ASSIGNED TASK - Each line of the data below holding the word "named" must be copied.

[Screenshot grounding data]
== == ==

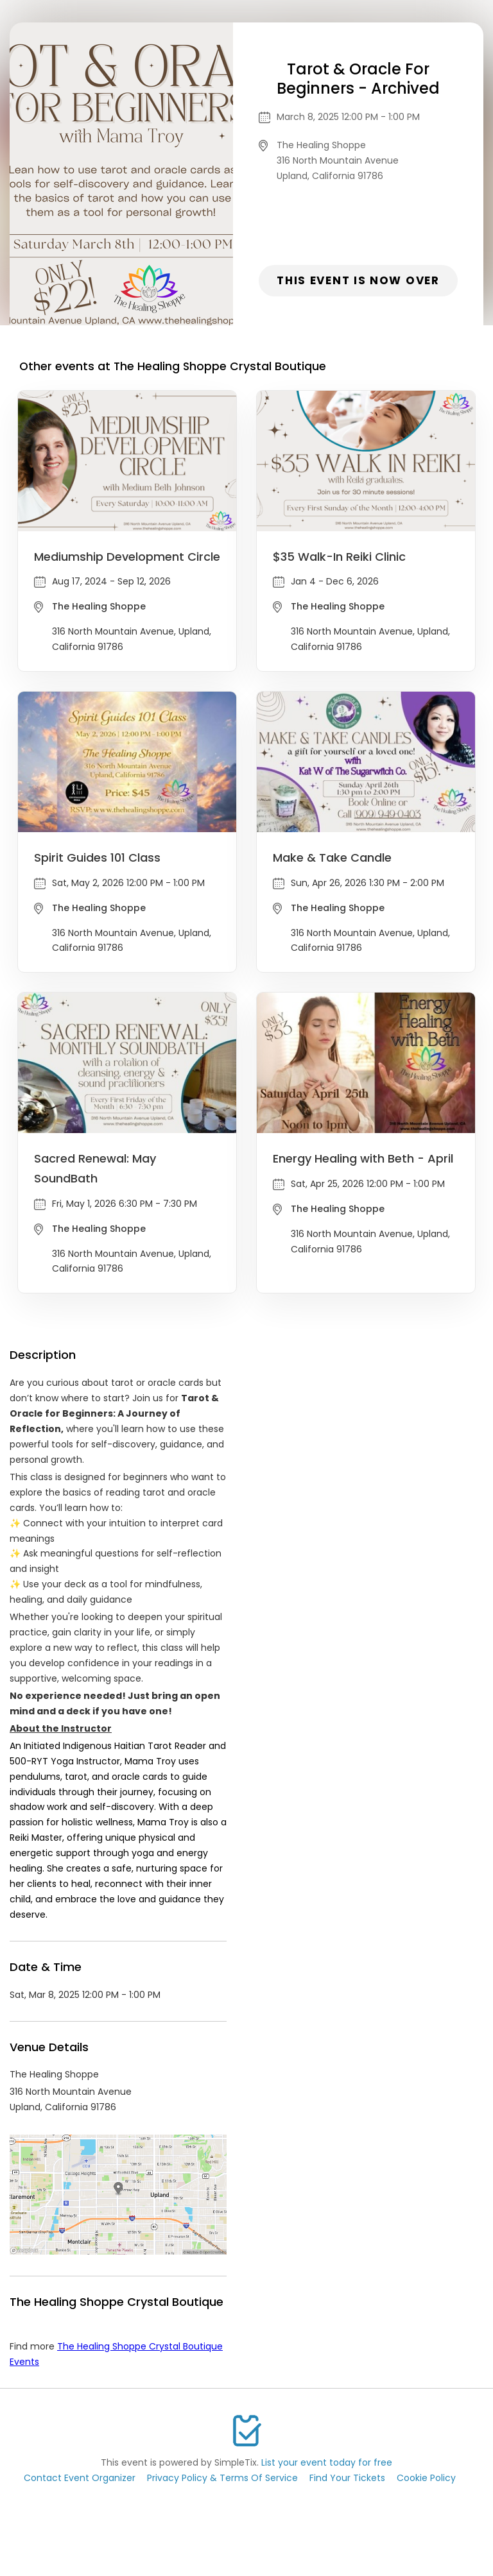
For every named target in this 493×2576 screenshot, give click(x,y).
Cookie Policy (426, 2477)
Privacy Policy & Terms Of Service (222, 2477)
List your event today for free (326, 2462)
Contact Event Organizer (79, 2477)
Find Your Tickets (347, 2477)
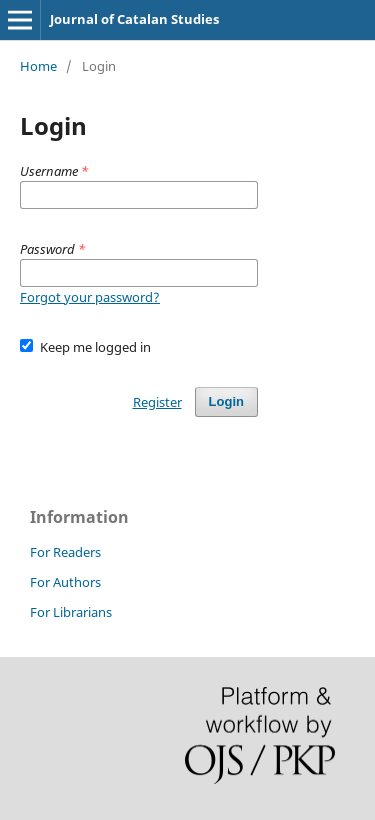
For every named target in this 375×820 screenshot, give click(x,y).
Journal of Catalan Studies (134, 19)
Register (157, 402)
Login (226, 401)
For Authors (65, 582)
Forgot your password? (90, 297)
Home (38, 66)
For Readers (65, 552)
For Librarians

== == ==

SOLVED EXERCISE -
For every named target in this 493×2576 screenshot, give click(x,y).
For every named target in this 375×820 screenshot, give click(x,y).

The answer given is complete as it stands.